Arafat shared a Nobel Peace Prize with Israeli leaders after signing the landmark Oslo accords in 1993, when hopes ran high for a negotiated settlement to the conflict.

But the negotiations broke down seven years later amid bitter recriminations on both sides, and a bloody Palestinian intifada, or uprising, erupted that would eventually claim the lives of some 3,000 Palestinians and 1,000 Israelis from 2000-2005.

Israel and the United States blamed Arafat for a wave of suicide bombings and other attacks on Israelis during the uprising, while Arafat insisted he was powerless to prevent Palestinians from retaliating for deadly Israeli military operations in the occupied territories.
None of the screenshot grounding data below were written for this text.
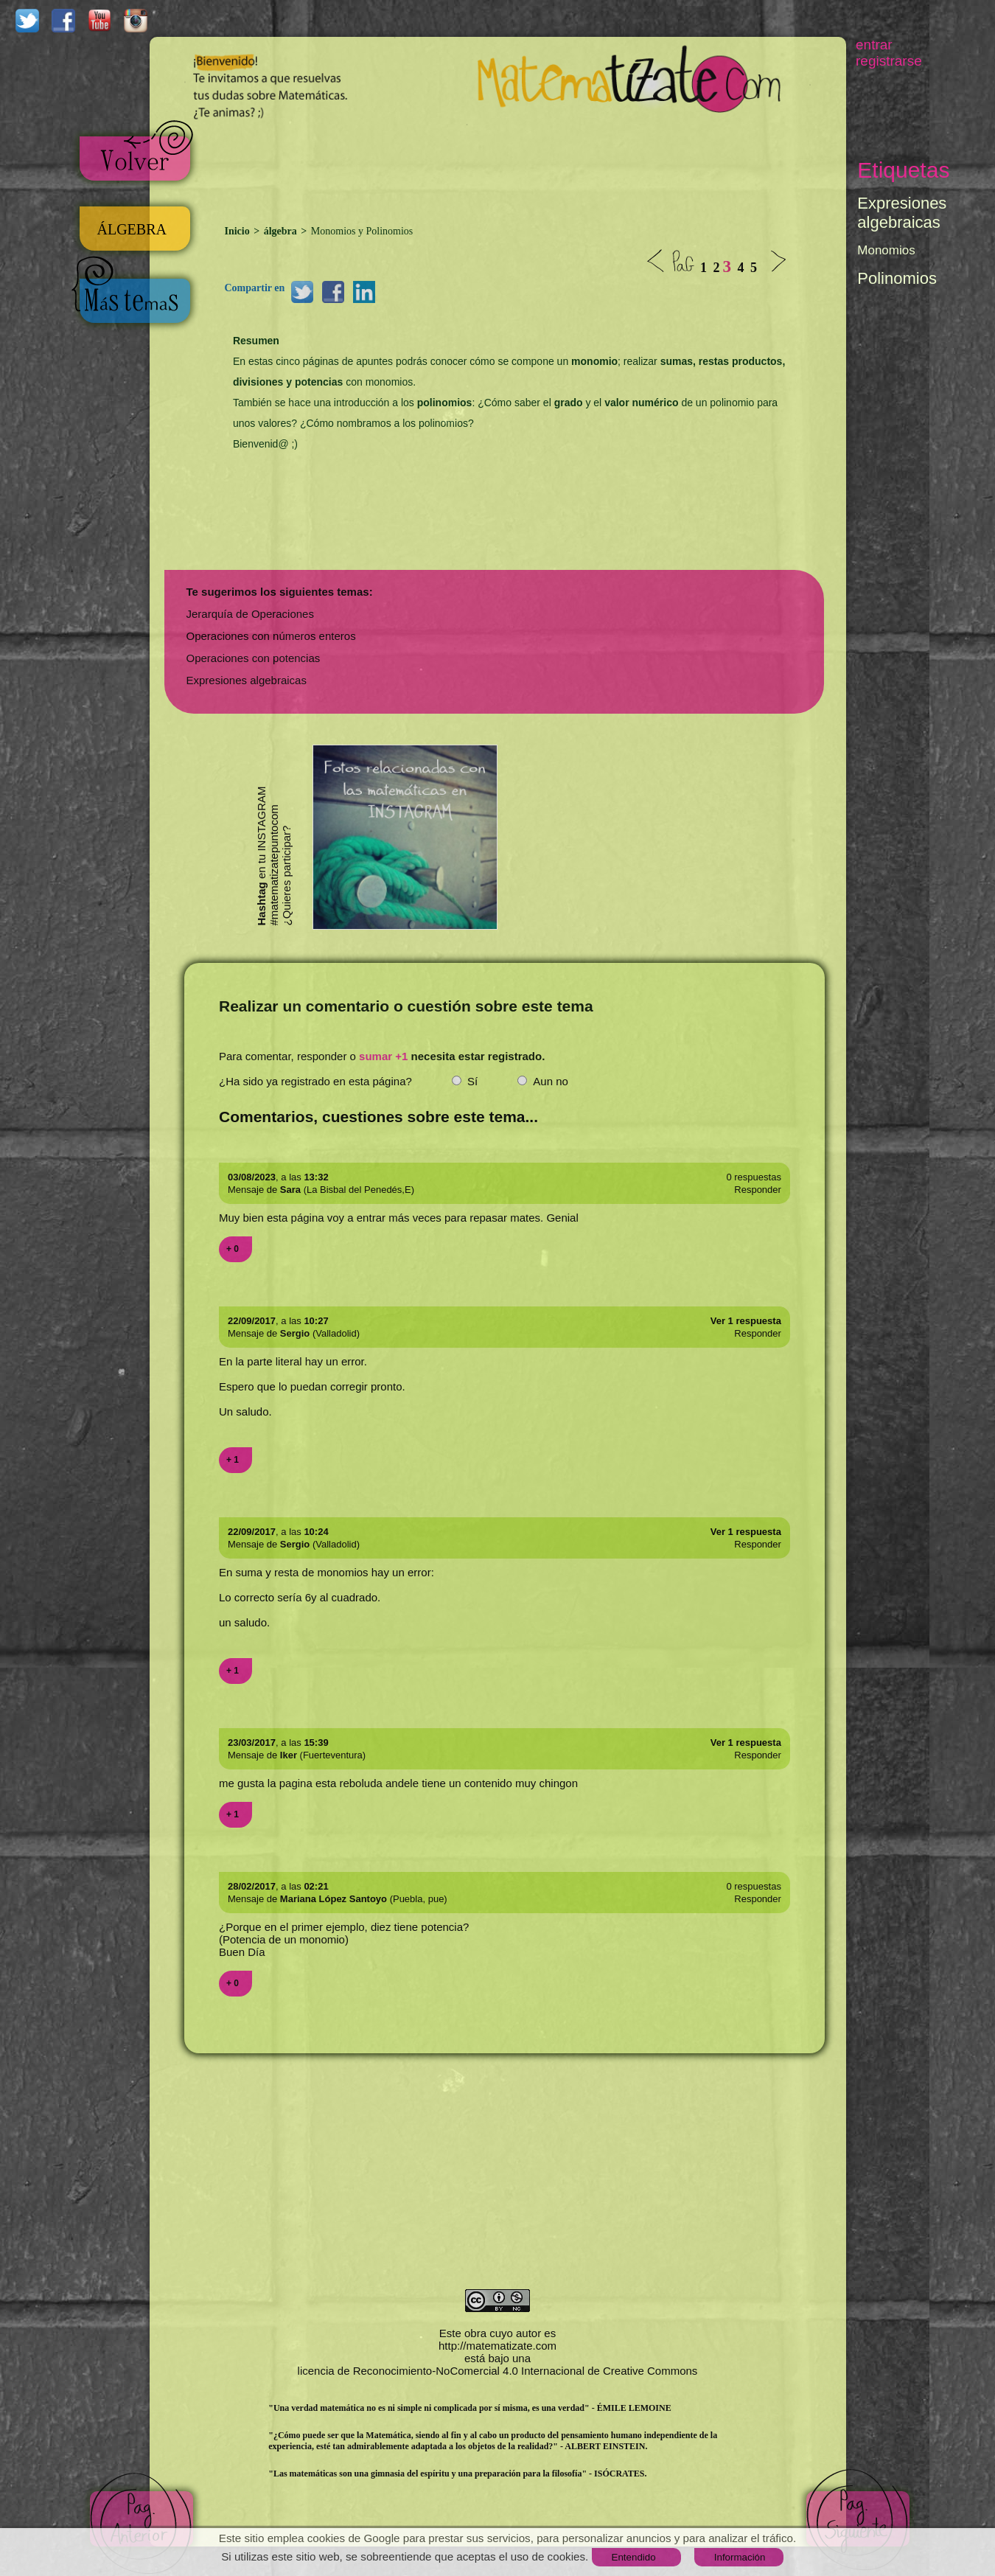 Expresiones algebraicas (246, 680)
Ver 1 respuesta (746, 1320)
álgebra (280, 231)
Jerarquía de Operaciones (250, 614)
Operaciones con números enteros (271, 636)
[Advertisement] (518, 166)
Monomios (886, 250)
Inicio (239, 231)
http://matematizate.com (497, 2345)
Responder (757, 1189)
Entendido (634, 2557)
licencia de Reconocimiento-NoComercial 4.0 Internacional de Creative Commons (498, 2370)
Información (740, 2557)
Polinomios (897, 278)
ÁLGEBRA (131, 229)
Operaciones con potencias (253, 658) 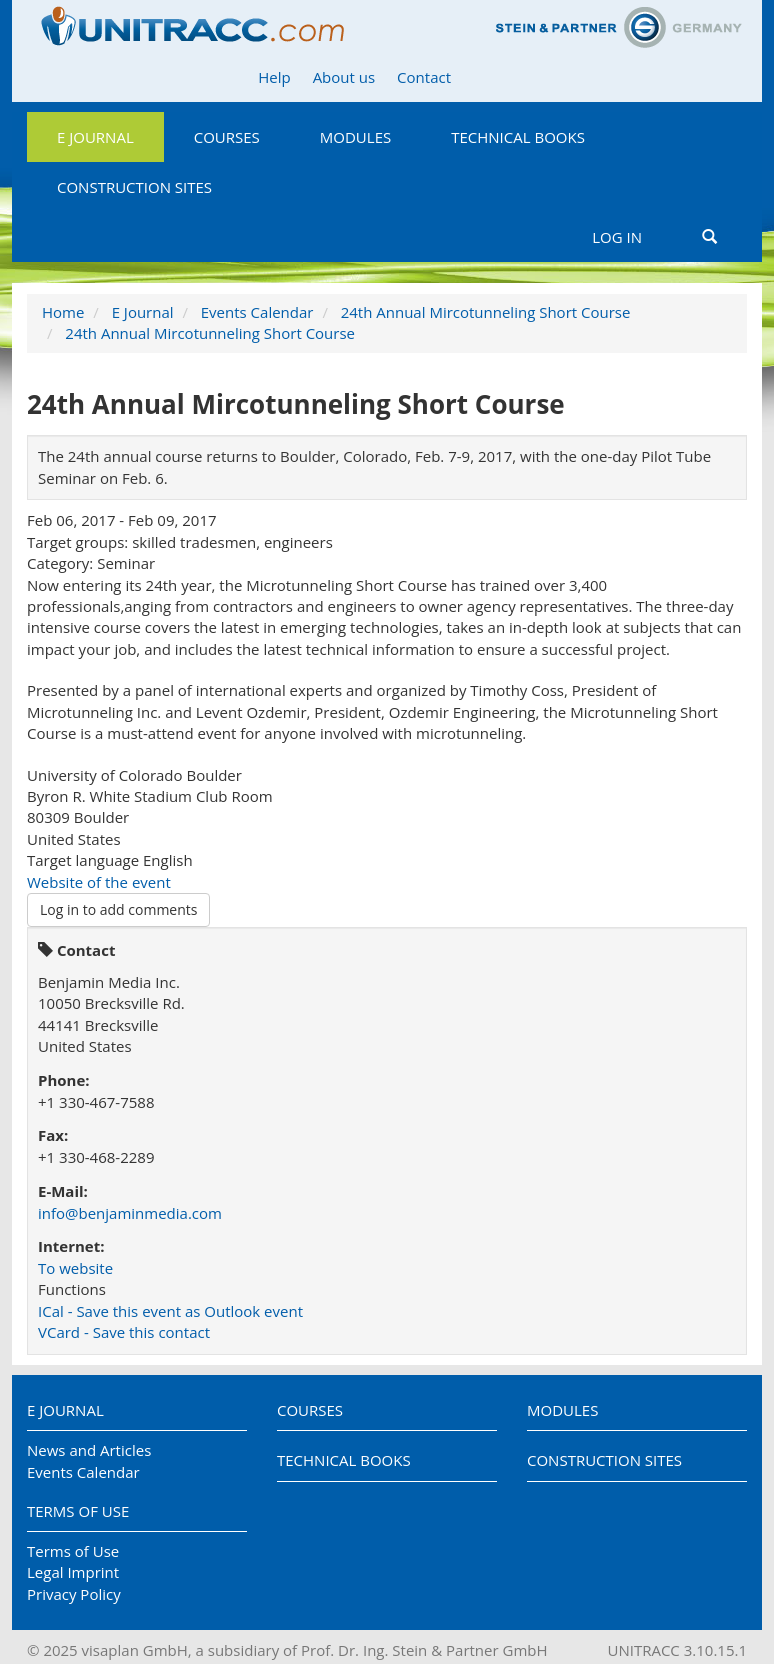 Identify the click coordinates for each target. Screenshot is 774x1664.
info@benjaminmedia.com (130, 1213)
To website (75, 1268)
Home (63, 312)
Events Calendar (257, 312)
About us (344, 77)
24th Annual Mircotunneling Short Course (486, 312)
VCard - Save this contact (124, 1332)
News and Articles (89, 1450)
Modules (355, 137)
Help (274, 77)
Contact (424, 77)
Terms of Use (78, 1511)
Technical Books (518, 137)
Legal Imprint (73, 1572)
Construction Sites (134, 187)
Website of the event (99, 882)
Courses (227, 137)
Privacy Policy (74, 1594)
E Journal (95, 137)
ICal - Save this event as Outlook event (170, 1311)
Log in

Arafat, aged 75, died in Paris on November 11, 2004 after falling sick a month earlier while he was besieged by Israeli forces at his Ramallah compound. Doctors were unable to specify the cause of death and no post-mortem was carried out at the time.

In November 2012, his remains were exhumed and samples taken, partly to investigate whether he had been poisoned with polonium.

Some 60 samples were taken from Arafat's remains in November 2012 and divided between Swiss and Russian investigators and a French team carrying out a probe at the request of Arafat's widow.

The Russian investigation was inconclusive on the notion Arafat was poisoned, and the French have yet to reveal their results.